Luka, Kekuasaan, dan Warisan Khamenei Dalam Membaca Dunia Hari Ini

- Editor

Sabtu, 14 Maret 2026 - 09:08 WIB

facebook twitter whatsapp telegram line copy

URL berhasil dicopy

facebook icon twitter icon whatsapp icon telegram icon line icon copy

URL berhasil dicopy

Luka, Kekuasaan, dan Warisan Khamenei Dalam Membaca Dunia Hari Ini

Oleh: Farkhan Evendi (Ketum Bintang Muda Indonesia)
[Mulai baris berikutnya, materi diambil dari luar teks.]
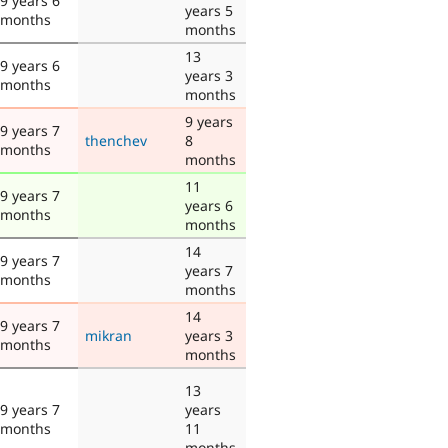
9 years 6
years 5
months
months
13
9 years 6
years 3
months
months
9 years
9 years 7
thenchev
8
months
months
11
9 years 7
years 6
months
months
14
9 years 7
years 7
months
months
14
9 years 7
mikran
years 3
months
months
13
9 years 7
years
months
11
months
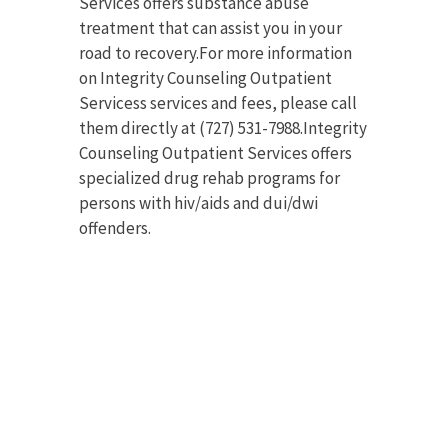
Services offers substance abuse
treatment that can assist you in your
road to recovery.For more information
on Integrity Counseling Outpatient
Servicess services and fees, please call
them directly at (727) 531-7988.Integrity
Counseling Outpatient Services offers
specialized drug rehab programs for
persons with hiv/aids and dui/dwi
offenders.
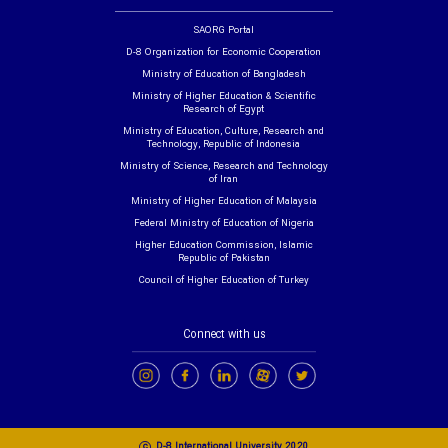
SAORG Portal
D-8 Organization for Economic Cooperation
Ministry of Education of Bangladesh
Ministry of Higher Education & Scientific
Research of Egypt
Ministry of Education, Culture, Research and
Technology, Republic of Indonesia
Ministry of Science, Research and Technology
of Iran
Ministry of Higher Education of Malaysia
Federal Ministry of Education of Nigeria
Higher Education Commission, Islamic
Republic of Pakistan
Council of Higher Education of Turkey
Connect with us
c
D-8 International University 2020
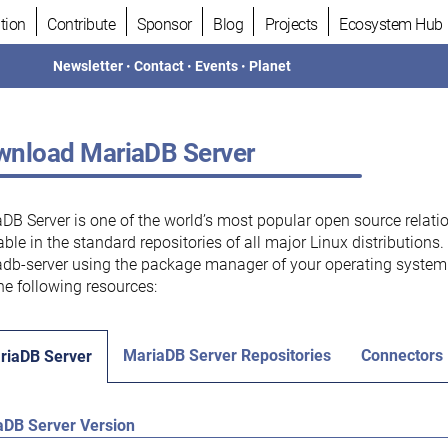
tion
Contribute
Sponsor
Blog
Projects
Ecosystem Hub
Newsletter
•
Contact
•
Events
•
Planet
nload MariaDB Server
DB Server is one of the world’s most popular open source relati
able in the standard repositories of all major Linux distributions
db-server using the package manager of your operating system.
he following resources:
MariaDB Server Repositories
Connectors
riaDB Server
aDB Server Version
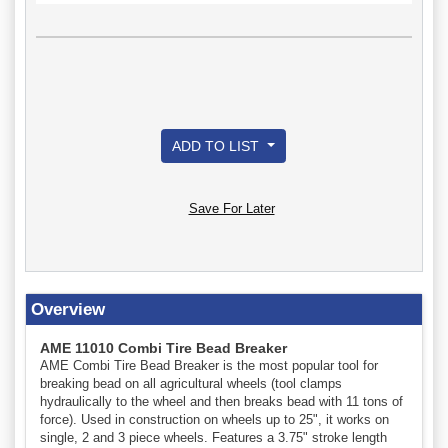
ADD TO LIST
Save For Later
Overview
AME 11010 Combi Tire Bead Breaker
AME Combi Tire Bead Breaker is the most popular tool for
breaking bead on all agricultural wheels (tool clamps
hydraulically to the wheel and then breaks bead with 11 tons of
force). Used in construction on wheels up to 25", it works on
single, 2 and 3 piece wheels. Features a 3.75" stroke length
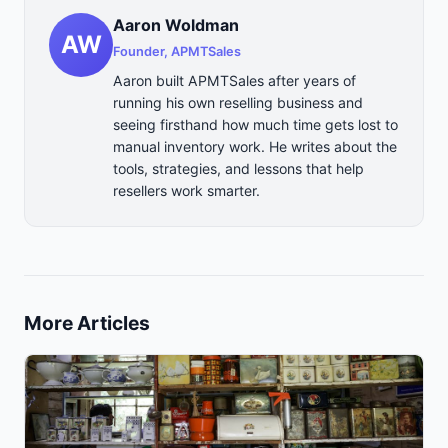
Aaron Woldman
AW
Founder, APMTSales
Aaron built APMTSales after years of
running his own reselling business and
seeing firsthand how much time gets lost to
manual inventory work. He writes about the
tools, strategies, and lessons that help
resellers work smarter.
More Articles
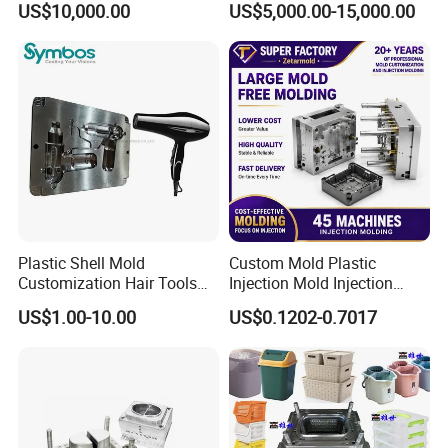
US$10,000.00
US$5,000.00-15,000.00
Overmolding Injection Mold
OEM
Plastic Shell Mold
Custom Mold Plastic
Customization Hair Tools
Injection Mold Injection
High Speed Hair Dryer
Mold Plastic Injection
US$1.00-10.00
US$0.1202-0.7017
Domestic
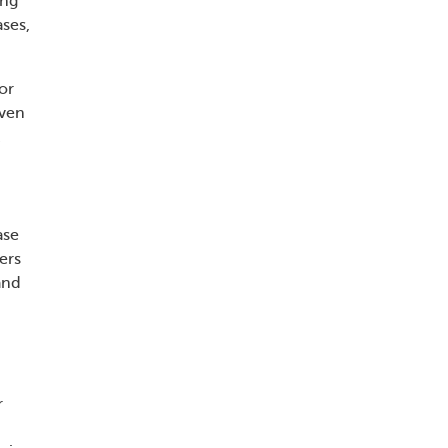
ing
ases,
or
iven
ase
ers
and
r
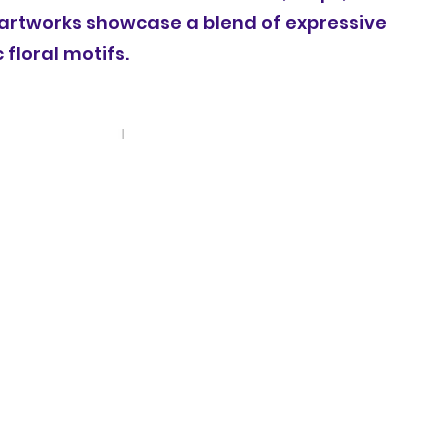
 artworks showcase a blend of expressive
floral motifs.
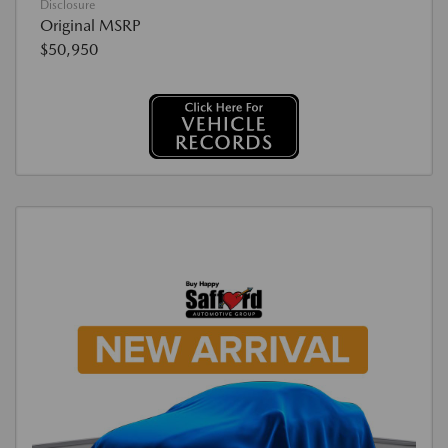
Disclosure
Original MSRP
$50,950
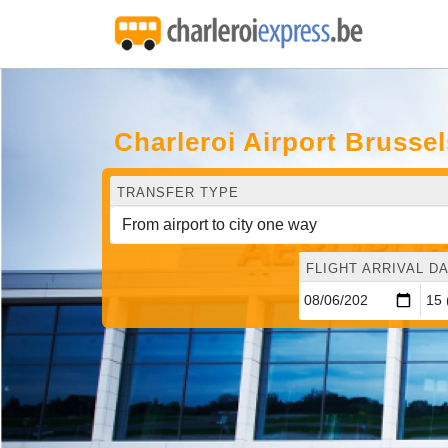
Charleroi Airport Brusse
TRANSFER TYPE
FLIGHT ARRIVAL DA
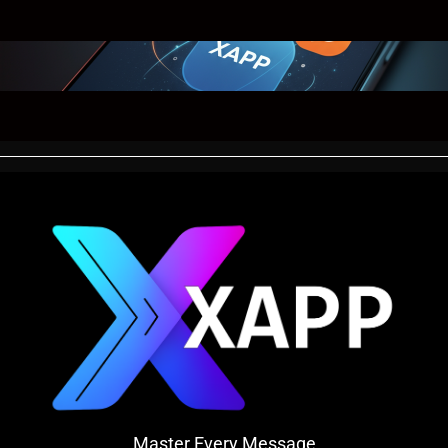
Master Every Message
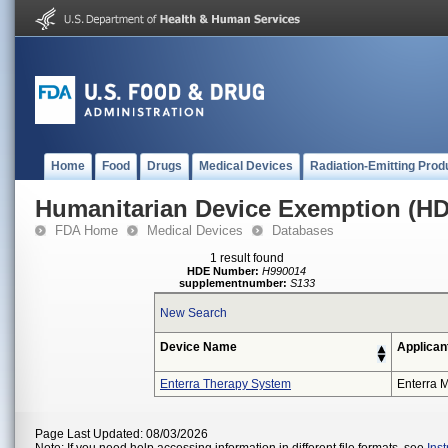
Home
Food
Drugs
Medical Devices
Radiation-Emitting Prod
Humanitarian Device Exemption (H
FDA Home
Medical Devices
Databases
1 result found
HDE Number:
H990014
supplementnumber:
S133
New Search
Device Name
Applican
Enterra Therapy System
Enterra M
Page Last Updated: 08/03/2026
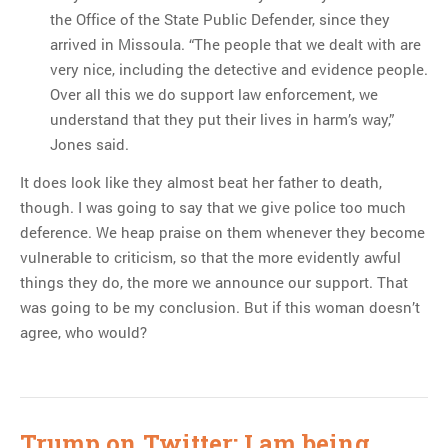
the Office of the State Public Defender, since they
arrived in Missoula. “The people that we dealt with are
very nice, including the detective and evidence people.
Over all this we do support law enforcement, we
understand that they put their lives in harm’s way,”
Jones said.
It does look like they almost beat her father to death,
though. I was going to say that we give police too much
deference. We heap praise on them whenever they become
vulnerable to criticism, so that the more evidently awful
things they do, the more we announce our support. That
was going to be my conclusion. But if this woman doesn’t
agree, who would?
Trump on Twitter: I am being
Untuk memahami betapa tangguhnya Iran dalam merespon geopolitik saat ini, saya kira kita tidak bisa hanya melihat negaranya, tetapi harus melihat sosok yang paling lama dan berpengaruh dalam memegang kendali di dalamnya, yaitu Ali Khamenei. Dirinya bukanlah seorang pemimpin yang lahir dari kenyamanan demokrasi liberal atau tradisi politik yang stabil. Sejak muda, ia terlibat dalam berbagai gerakan oposisi terhadap pemerintahan Mohammad Reza Pahlavi dan beberapa kali merasakan dinginnya penjara serta tekanan aparat keamanan.

Pengalaman tersebut bukan sekadar catatan biografi belaka, namun pengalaman inilah yang akan membentuk cara pandang Ali Khamenei tentang dunia. Dalam pikirannya, politik bukan saja arena berkompromi dan saling menerima. Politik baginya sudah menjadi arena pertarungan yang bisa menentukan hidup dan mati seseorang termasuk dirinya sendiri.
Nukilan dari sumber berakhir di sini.